Revue de presse Australie - 18 août 2016

Papouasie-Nouvelle-Guinée : l'Australie accueillera des réfugiés de Manus Island

L'Australie va accueillir des réfugiés en provenance du camp de Manu Island dont la fermeture vient d'être annoncée. Copie d'écran du South China Morning Post, le 18 août 2016.
L'Australie va accueillir des réfugiés en provenance du camp de Manu Island dont la fermeture vient d'être annoncée. Copie d'écran du South China Morning Post, le 18 août 2016.
South China Morning Post – L’Australie et la Nouvelle-Zélande accueilleront les réfugiés du camp prochainement fermé de Manus. Colin Barnett, le Premier ministre d’Australie-Occidentale, le plus grand Etat australien, a annoncé hier soir, mercredi 17 août, que face à l’augmentation des craintes sur les conditions de détention dans les camps pour demandeurs d’asile, son Etat accueillerait un certain nombre des réfugiés qui y sont enfermés. Cette déclaration est intervenue peu après l’annonce le même jour de la fermeture du camp de détention de l’île de Manus décidée conjointement par l’Australie et la Papouasie-Nouvelle-Guinée. La Nouvelle-Zélande a, quant à elle, proposé de s’aligner sur la position de Canberra.

Selon la loi australienne, quiconque est intercepté en train d’essayer de rejoindre le pays par bateau est envoyé aux camps de l’île de la République de Nauru ou de l’île de Manus (Papouasie-Nouvelle-Guinée). Les détenus ne sont d’habitude jamais réinstallés en Australie. Cette annonce de Colin Barnett marque donc un tournant dans la politique d’accueil australienne. Selon lui, certains réfugiés de Manus seront en effet hébergés en Australie-Occidentale et aidés par le gouvernement fédéral.

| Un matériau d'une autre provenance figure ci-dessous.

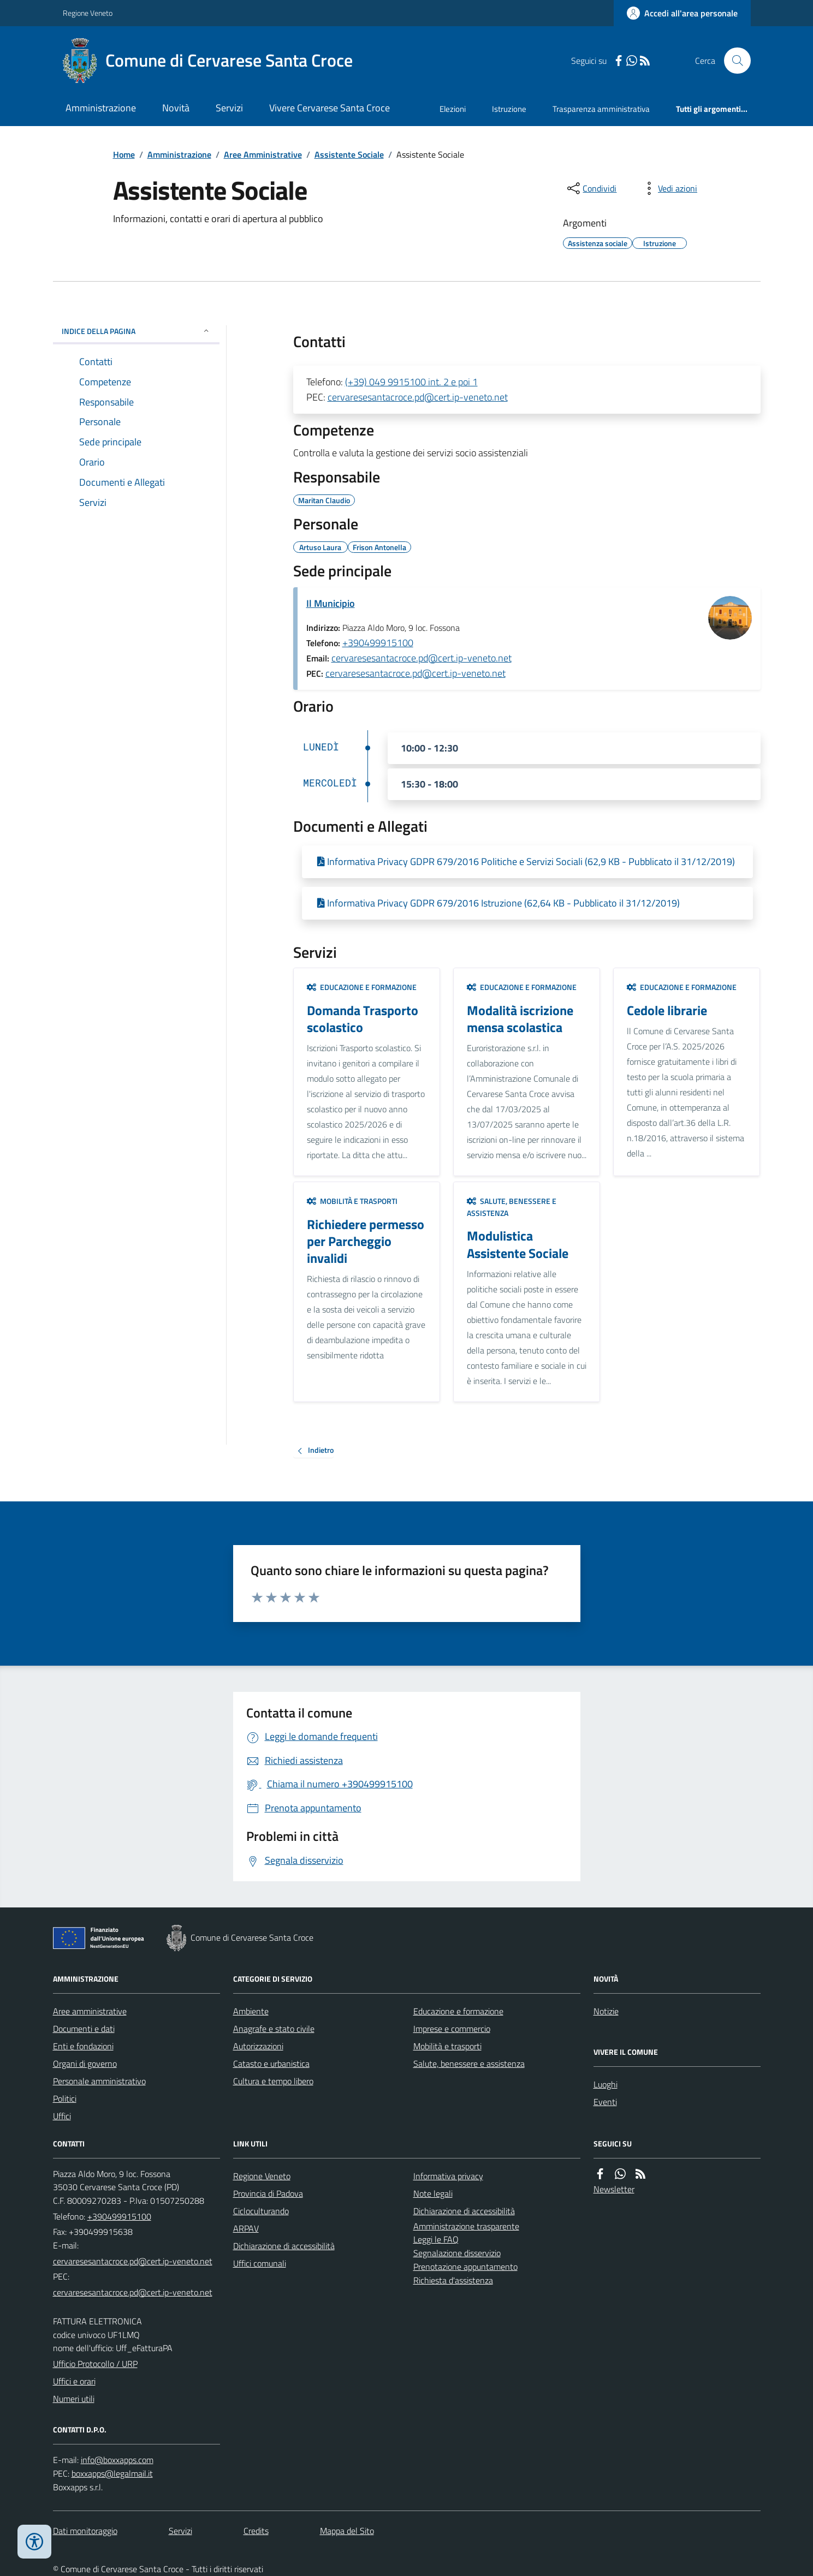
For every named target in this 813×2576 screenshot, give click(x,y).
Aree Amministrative (263, 154)
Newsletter (614, 2189)
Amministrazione (101, 107)
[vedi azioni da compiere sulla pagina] (668, 188)
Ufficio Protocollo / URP (95, 2363)
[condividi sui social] (591, 188)
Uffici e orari (74, 2381)
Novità (175, 107)
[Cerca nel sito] (732, 60)
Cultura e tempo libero (273, 2081)
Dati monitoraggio (85, 2530)
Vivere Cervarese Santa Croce (329, 107)
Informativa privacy (448, 2176)
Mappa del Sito (347, 2530)
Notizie (606, 2011)
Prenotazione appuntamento (465, 2266)
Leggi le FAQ (436, 2239)
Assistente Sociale (349, 154)
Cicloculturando (261, 2210)
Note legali (433, 2193)
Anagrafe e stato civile (273, 2028)
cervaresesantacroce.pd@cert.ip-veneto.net (418, 397)
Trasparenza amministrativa (601, 109)
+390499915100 (377, 642)
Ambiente (251, 2011)
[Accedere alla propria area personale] (682, 13)
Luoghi (606, 2084)
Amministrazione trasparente (466, 2226)
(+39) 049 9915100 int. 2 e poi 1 (411, 381)
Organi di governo (85, 2063)
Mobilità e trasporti (352, 1201)
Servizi (229, 107)
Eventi (605, 2101)
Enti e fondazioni (83, 2046)
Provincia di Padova (268, 2193)
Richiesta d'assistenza (453, 2280)
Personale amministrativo (99, 2081)
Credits (256, 2530)
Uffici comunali (259, 2263)
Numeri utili (73, 2398)
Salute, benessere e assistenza (511, 1207)
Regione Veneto (87, 13)
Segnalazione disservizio (457, 2252)
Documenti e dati (84, 2028)
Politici (64, 2098)
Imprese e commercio (451, 2028)
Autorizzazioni (258, 2046)
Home (124, 154)
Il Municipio (330, 603)
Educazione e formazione (362, 987)
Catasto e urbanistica (271, 2063)
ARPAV (246, 2228)
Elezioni (453, 109)
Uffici (62, 2115)
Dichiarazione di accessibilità (284, 2245)
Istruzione (509, 109)
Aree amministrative (90, 2011)
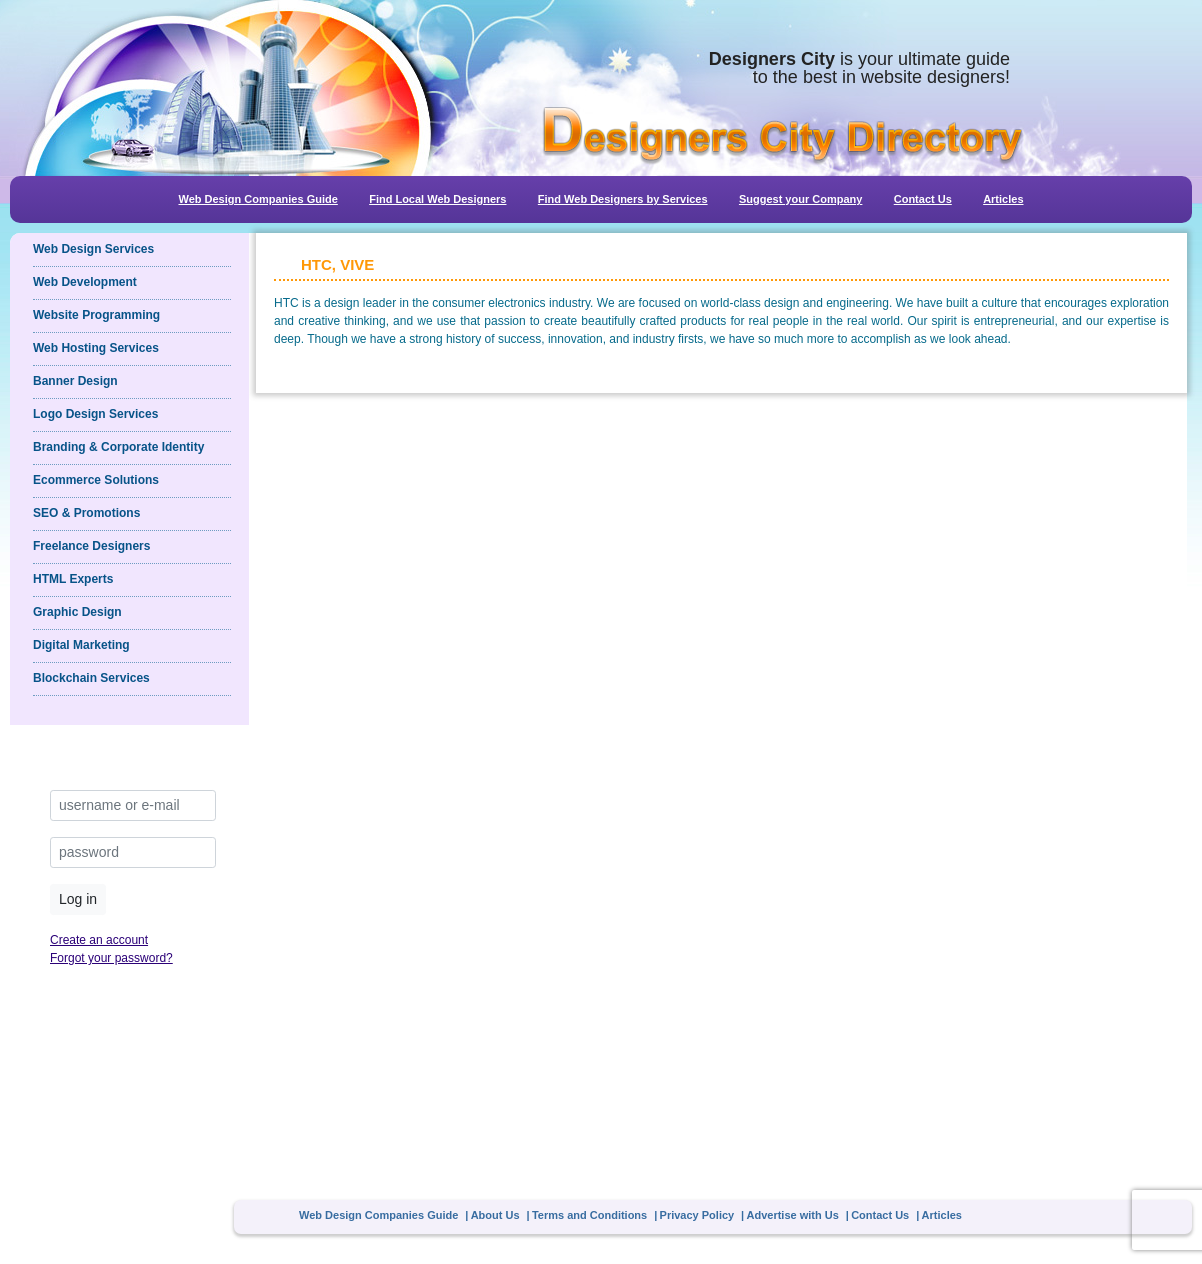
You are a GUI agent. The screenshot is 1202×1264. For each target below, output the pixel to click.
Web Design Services (93, 249)
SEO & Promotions (86, 513)
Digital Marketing (81, 645)
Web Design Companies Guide (257, 199)
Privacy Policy (697, 1215)
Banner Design (75, 381)
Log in (78, 899)
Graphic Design (77, 612)
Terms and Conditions (589, 1215)
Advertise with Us (793, 1215)
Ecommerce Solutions (96, 480)
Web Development (85, 282)
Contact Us (923, 199)
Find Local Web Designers (437, 199)
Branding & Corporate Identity (118, 447)
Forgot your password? (111, 958)
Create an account (99, 940)
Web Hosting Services (96, 348)
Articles (1003, 199)
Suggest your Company (800, 199)
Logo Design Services (95, 414)
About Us (495, 1215)
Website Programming (96, 315)
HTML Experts (73, 579)
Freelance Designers (91, 546)
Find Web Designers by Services (623, 199)
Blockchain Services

La décision de fermer le camp de Manus – qui abrite 850 personnes – a eu lieu à la suite de nombreux scandales. En revanche, le camp de Nauru ne devrait pour l’instant pas être fermé. Il demeure toutefois sous haute surveillance depuis que des journaux y ont dénombré plus de 2 000 incidents parmi lesquels de nombreux cas touchant des enfants : abus sexuels, agressions ou automutilation (voir notre revue de presse du 17 août). La prochaine fermeture de Manus n’a cependant pas généré beaucoup d’espoir parmi les réfugiés. Un grand nombre a déjà passé de longues années en détention et souffre en effet de problèmes mentaux.